Metro Council voted today to approve a plan that will shape the way greater Portland manages the garbage and recycling system for the next 12 years – including everything from the way products are made to how to shape jobs in the industry.
The 2030 Regional Waste Plan is the fourth such plan that Metro has crafted — a process it goes through roughly once a decade.
Community voices: Vii Curbelo
The draft 2030 Regional Waste Plan was presented to Metro Council last Thursday in advance of today’s vote, and community members had the chance to share their views about the plan directly with the Council. Vii Curbelo (they/them) took that opportunity.
Two years ago, Curbelo graduated from Constructing Hope, a nonprofit that helps participants gain skills in preparation for apprenticeships in the trades. Through Constructing Hope’s partnership with Metro, they were invited to join the community engagement effort that helped shape the 2030 Regional Waste Plan.
Now, they work on Metro’s RID Patrol through a contract with Constructing Hope, picking up garbage that is dumped on public property around greater Portland.
“Thanks to this partnership I now have full comprehensive healthcare that I use to treat my previously unchecked mental illness,” they said. “And I am open about this because I know I am not alone in this. Mental illness plagues the county as the silent disability.”

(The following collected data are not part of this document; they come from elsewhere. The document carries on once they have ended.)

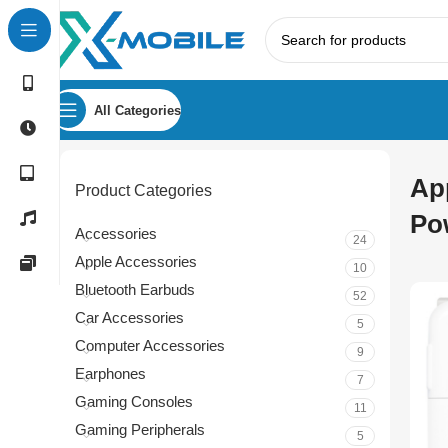
All Categories
Ap
Product Categories
Po
Accessories
24
Apple Accessories
10
Bluetooth Earbuds
52
Car Accessories
5
Computer Accessories
9
Earphones
7
Gaming Consoles
11
Gaming Peripherals
5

Curbelo mentioned Goal 3 in the Regional Waste Plan, which aims to offer living wages and good benefits for all jobs in the garbage and recycling industry.
“This opportunity with Metro and Constructing Hope makes me feel like I’m finally taking my first solid steps toward success,” they said. “And I would want nothing more than to see similar opportunities open up for those who need it most.”
“Rich or poor, we all make garbage,” Metro Councilor Juan Carlos González said at the hearing on the plan last Thursday. Prior to being elected, González participated in a group that helped create the plan.
“What I think is so special about the Regional Waste Plan is it’s an opportunity to redefine how this system works— because traditionally it’s been a system that distributes the burdens more so than the benefits,” said González. “And this is a very intentional tool that we’re going to use to distribute those benefits, economically and systemically.”
New plan reaches beyond just garbage and recycling
Before the 7-0 vote today Metro Councilor Craig Dirksen today remarked on all they've learned since the creation of the last waste plan and how that knowlege has evolved the approach. "Garbage begins when a product is designed and then when it’s made and when it’s used and when it’s transported " Dirksen said. "In order to truly reduce waste ... you need to think of the entire cycle."
Dirksen's comments echo remarks from Metro resource conservation and recycling program director Matt Korot. When Korot co-presented the plan to Council last week, he described the the plan as addressing “two intertwined systems and their opportunities to improve equity, environmental and health outcomes.”
One system involves how products are made. Korot said if we want the greatest reduction in harmful health and environmental impacts, we need to look at what the folks who study this topic call the “life cycle” of the products we use and find ways to make things that use fewer resources and less-toxic materials.
The other system, Korot says, is the one that manages what we throw away. This includes the facilities and services that haul our garbage and sort and sell our recycling.
In fact, Oregon Department of Environmental Quality is already using this broader approach.
The department’s data show less than one percent of climate-changing emissions around greater Portland are generated by managing what we throw away. Comparatively, 99 percent of these emissions come from things we manufacture, buy and use.
“One of the most important parts of this plan is what it would do about products – the generation of these products that end up being trash,” said Metro Councilor Shirley Craddick during last week's hearing. “And then, of course, what do we do about plastic?” she asked, suggesting that we find ways to generate less of it over the next 10 years.
Work ahead to include oversight and measurement of progress
With the plan now adopted, Metro staff will work on implementing the actions in partnership with city and county governments and in collaboration with garbage and recycling businesses, local nonprofits and community-based organizations. And over the next two years, Metro will work to collect baseline data on the plan’s stated goals and to develop approaches to evaluate the progress.
The plan will also include a new oversight committee to to ensure that the same attention to inclusion that went into forming the plan will be carried throughout implementation.
González said he believes everyone appointed to oversight committees should have “a baseline understanding of racial equity before they even engage in the work—in the form of a briefing or learning—so that we don’t have one person who is the racial equity person in the room.”
Read the plan
The oversight framework includes the Metro Policy Advisory Committee, Metro’s Committee on Racial Equity, and a Regional Waste Plan Implementation Committee. Metro staff members say that the implementation committee will have significant community representation—alongside representatives from local government, the garbage and recycling industry and environmental advocacy organizations.
Once the advisory committee is formed, work will move forward at local levels—possibly with the help of specific work groups— to develop short-term timelines, identify resources and prioritize actions.
Metro Councilor Bob Stacey said he noticed actions to be complete by 2030. But, he said, “there are some things here that we could be doing much earlier.”